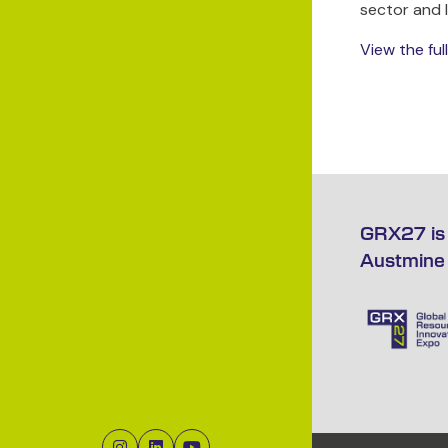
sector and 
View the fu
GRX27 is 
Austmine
=====
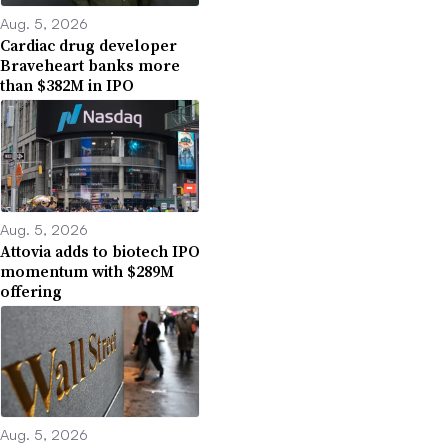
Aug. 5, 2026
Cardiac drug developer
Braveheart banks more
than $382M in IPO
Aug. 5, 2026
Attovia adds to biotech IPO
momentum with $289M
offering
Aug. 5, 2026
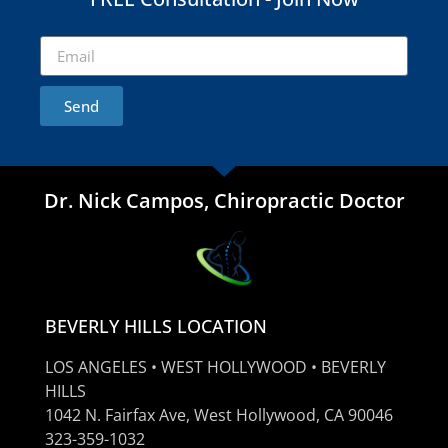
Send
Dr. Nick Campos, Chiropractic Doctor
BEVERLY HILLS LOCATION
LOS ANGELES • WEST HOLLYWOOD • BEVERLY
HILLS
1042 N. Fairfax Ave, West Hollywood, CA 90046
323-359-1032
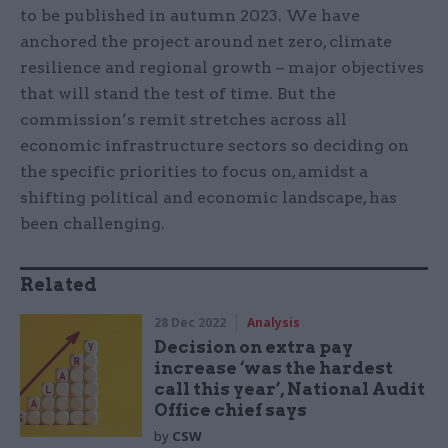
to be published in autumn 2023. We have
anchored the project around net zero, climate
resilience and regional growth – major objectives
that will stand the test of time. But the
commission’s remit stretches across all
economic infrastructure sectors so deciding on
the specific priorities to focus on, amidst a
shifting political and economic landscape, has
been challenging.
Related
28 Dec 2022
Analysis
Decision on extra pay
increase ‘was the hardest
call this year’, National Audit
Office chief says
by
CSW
=====
> Activity
Say how many lines of the data include the string "economic". Nothing other than the number should be given.

> Solution for this exercise
2